Faz tempo que a seleção não move paixão como a “Vênus prateada” tenta nos vender. Quem realmente fica entristecido com uma eliminação da seleção? Ou melhor quem assistiu ao jogo da seleção com a mesma atenção que assiste ao jogo do seu clube?

Comecei a perceber que o problema da seleção é um pouco mais profundo do que simplesmente a escalação, tática ou entrosamento do time. Acabou o interesse dos envolvidos em jogar pela seleção.

Independente da importância e do orgulho de jogar pela seleção que esperamos que todos os jogadores tenham a vestir a amarelinha, pensa como é complicado para um jogador que durante um ano inteiro treina com um grupo de jogadores e de repente por no máximo 15 dias precisa se entender com o cara ao lado.

Parece bobeira, mas aqueles que jogam ou já jogaram bola, sabe como é mais fácil jogar bola com alguém que joga com você por mais tempo, conhece o seu jeito. Vou usar apenas um exemplo para ficar um pouco mais claro para vocês, vamos falar do nosso camisa 09, Pato, o atacante está acostumado a jogar como segundo atacante, tendo Ibrahimovic para tabelar, assim fica mais fácil para usar sua velocidade e explosão. Da mesma forma, está acostumado com os lançamentos de Seedorf e Pirlo para ele. Durante 11 meses praticamente, essa é a rotina dele, de repente durante 15 dias ele precisa se acostumar a jogar sozinho na área e a receber lançamentos de Ganso.

Qual a motivação inconsciente do jogador de aprender tão rápido, sabendo de talvez se faça necessário “desaprender” um pouco o jeito de jogar no Milan? Lembrem que é pelo jeito que ele joga no Milan que ele foi convocado para seleção, confuso não? Imagina na cabeça do jogador.

MAs vamos falar daqueles que são fundamentais para que a seleção tenha importância, os torcedores. E o interesse deles a cada ano que passo fica mais desleixado, a seleção serve apenas para eles reclamarem que o “fulano” do time deles não está ou que o “ciclano” que joga no rival e foi convocado não passa de enganação.

A seleção vem perdendo sua paixão “coincidentemente” desde que Ricardo Teixeira assumiu o comando da máfia, quero dizer da CBF, Ricardo assumiu em 1989 e se pararmos para pensar desde então a seleção deixou de despertar interesse em seus torcedores.

Lógico que muito desse desinteresse inicia-se pelo processo de internacionalização da seleção, são pouquíssimos os jogadores que atuam no Brasil, aliás essa “bendita” globalização começou a aumentar o poder dos clubes e enfraquecer as seleções.

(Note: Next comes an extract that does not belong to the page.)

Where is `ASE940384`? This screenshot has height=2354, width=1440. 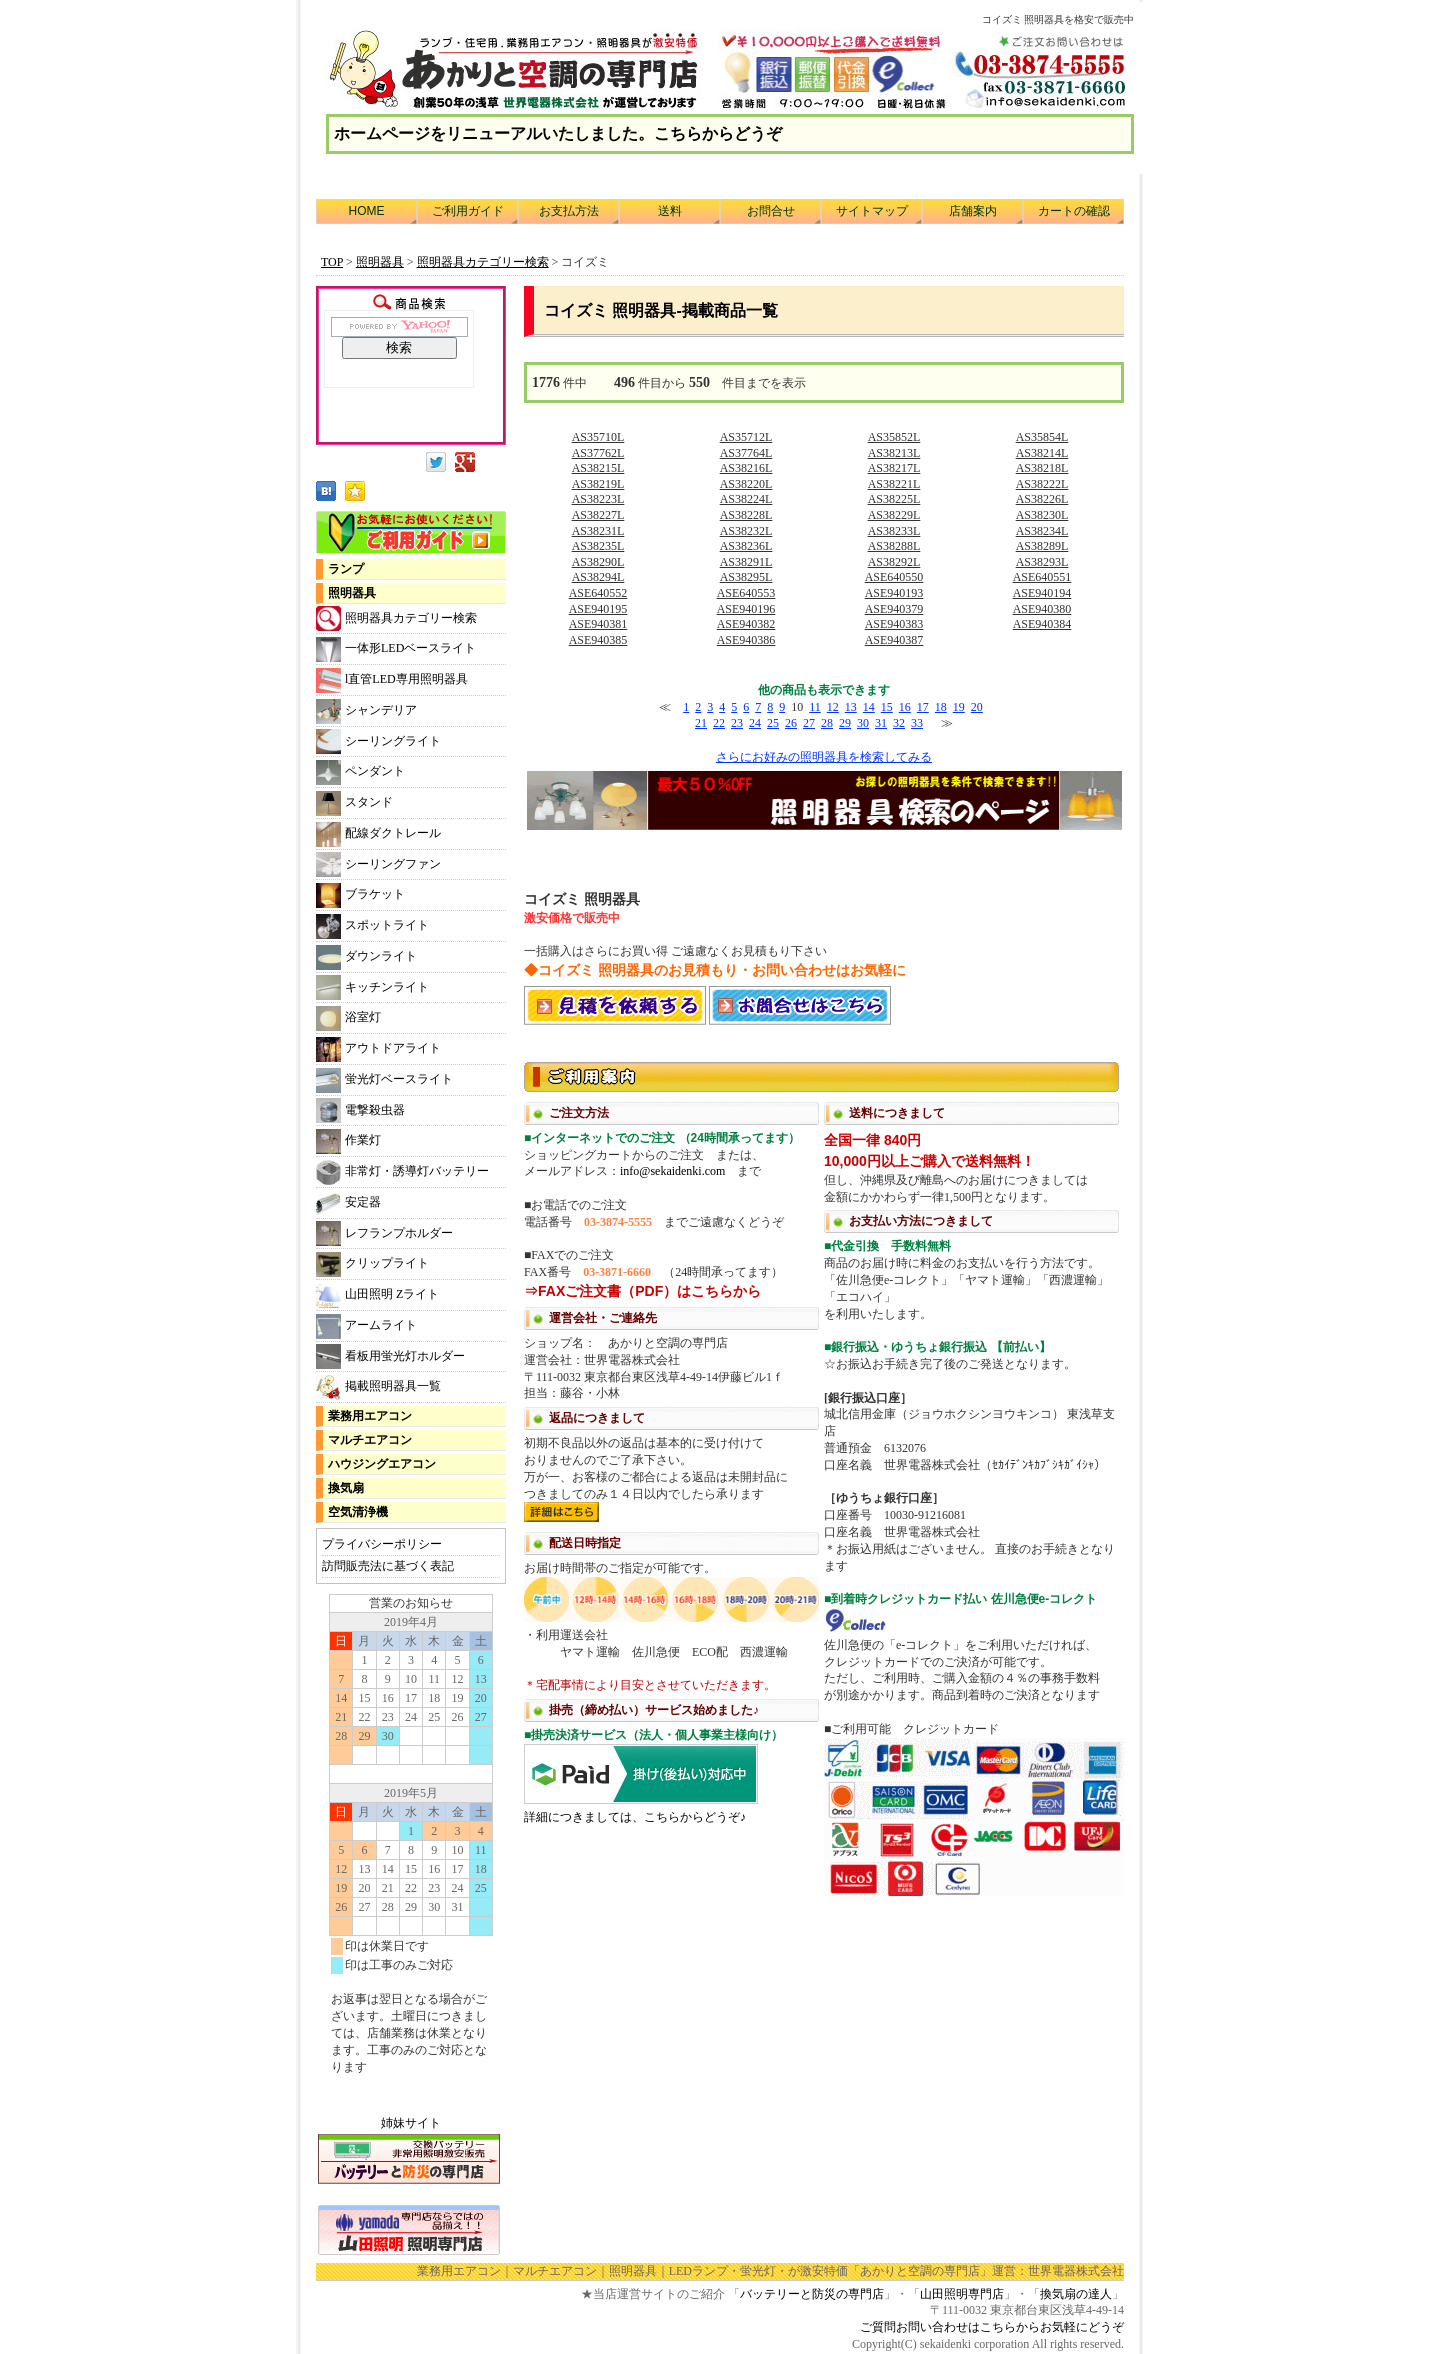 ASE940384 is located at coordinates (1042, 624).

Basta ver, como a partir da década de 90, inúmeros jogadores se naturalizaram e foram jogar em seleções diferentes de onde nasceram.

Soma-se a isso o famoso jargão de que futebol é business hoje em dia, nossa seleção por exemplo usa o Emirates Stadium em Londres como sua casa. Como podemos criar alguma identidade com a nossa seleção. Identidade essa que não restringe a nosso terreno não, o que dizer de nossos vizinho que tem na sua maior estrela, um jogador que com 13 anos foi para Espanha, aprendeu a jogar lá e atua no time que tem como base a seleção espanhola. Aproveitando até o exemplo do Pato como Messi consegue se adaptar na seleção argentina dessa forma.

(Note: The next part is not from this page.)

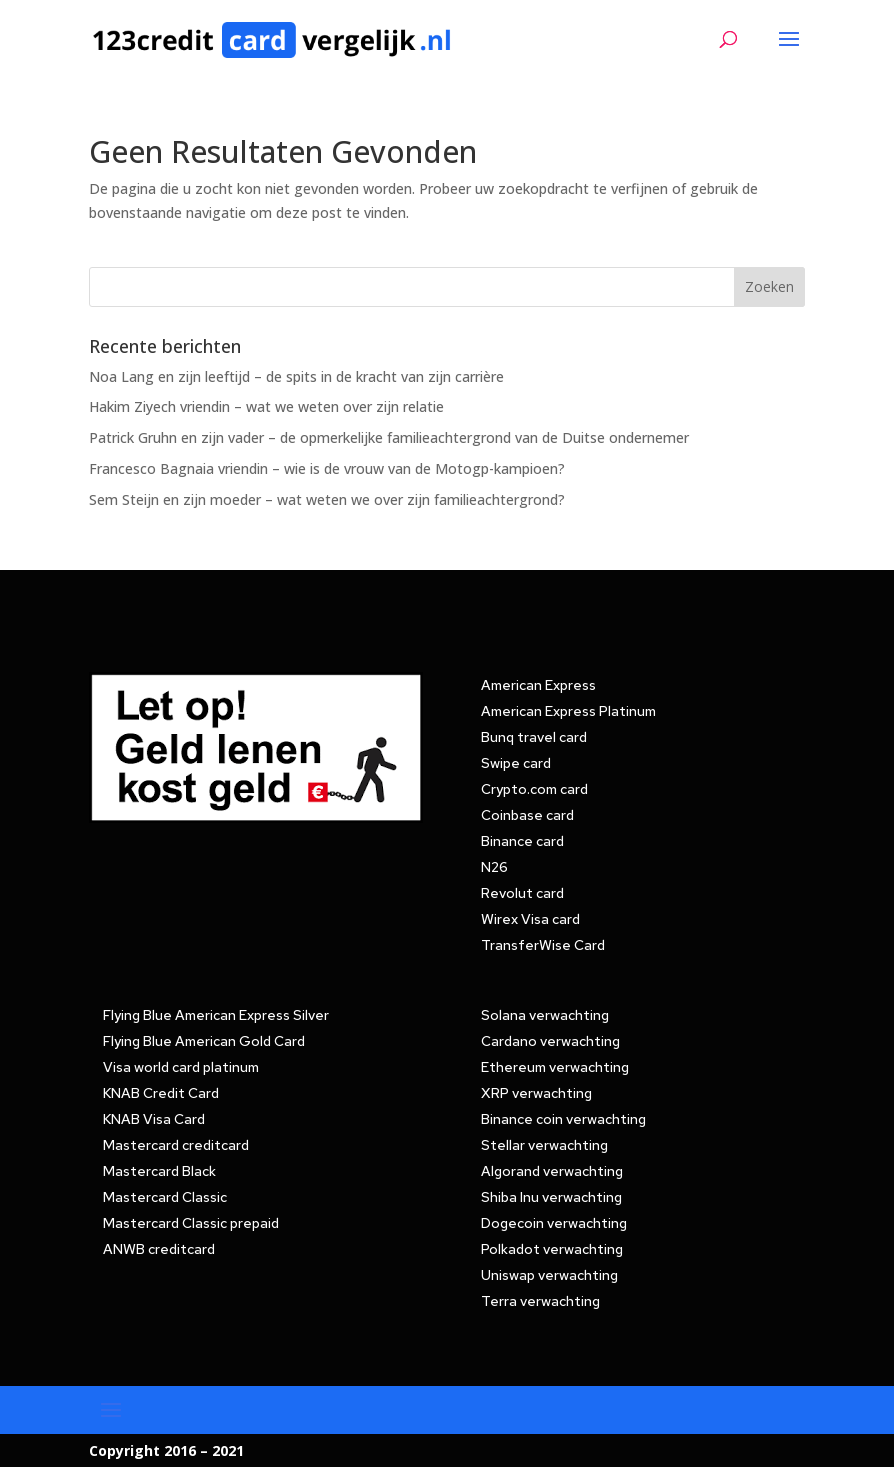  What do you see at coordinates (176, 1145) in the screenshot?
I see `Mastercard creditcard` at bounding box center [176, 1145].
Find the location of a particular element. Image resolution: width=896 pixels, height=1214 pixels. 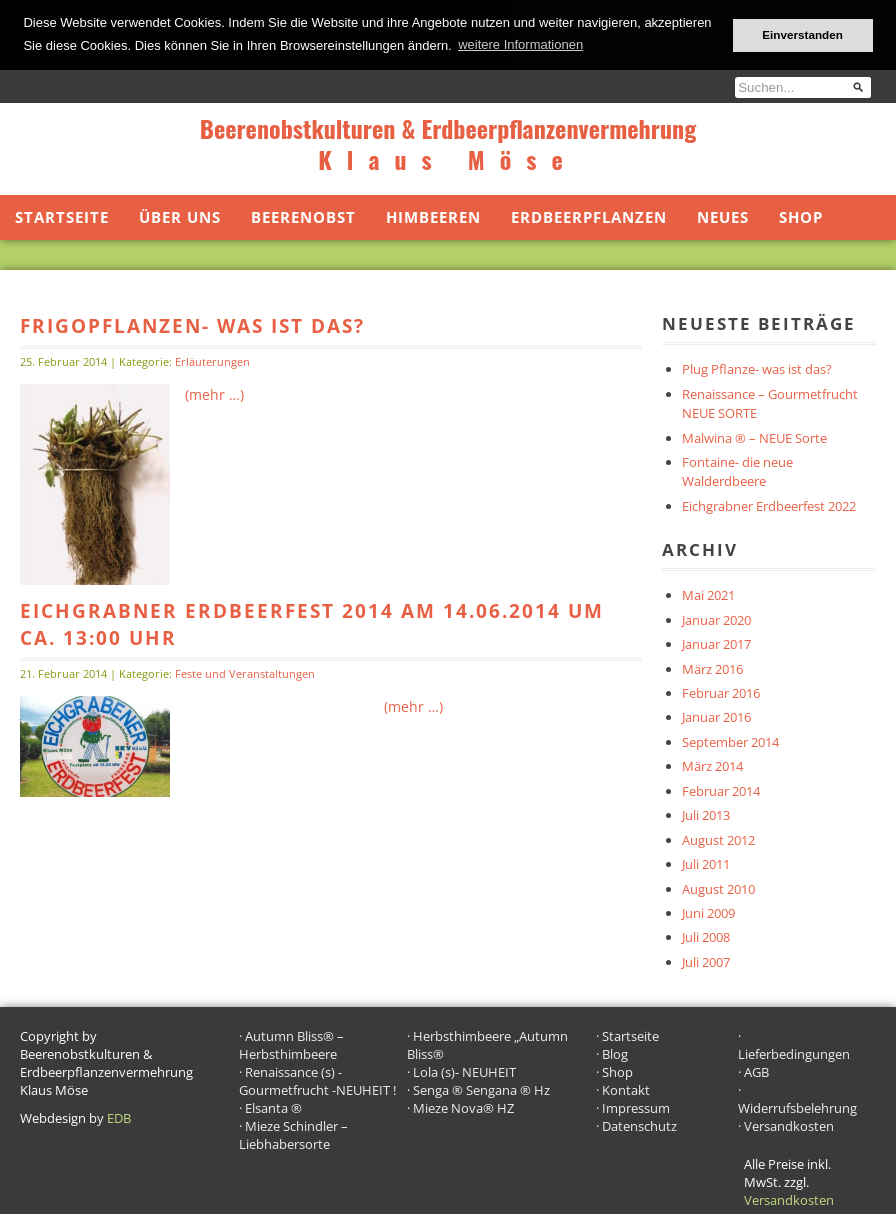 Juli 2011 is located at coordinates (706, 863).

Isso sem falar de inúmeras outras seleções que já não despertam todo esse amor pelos seus torcedores, listo apenas Itália e Alemanha que parecem a distância manter acesa essa paixão dos torcedores.

É por isso que tem muito mais gente reclamando da paralisação do Brasileirão do que da fraca atuação de Ganso ou Neymar.

Estou começando a achar que em 2026, ao invés de seleções na Copa, teremos clubes representando os países. Já pensaram nessa hipótese?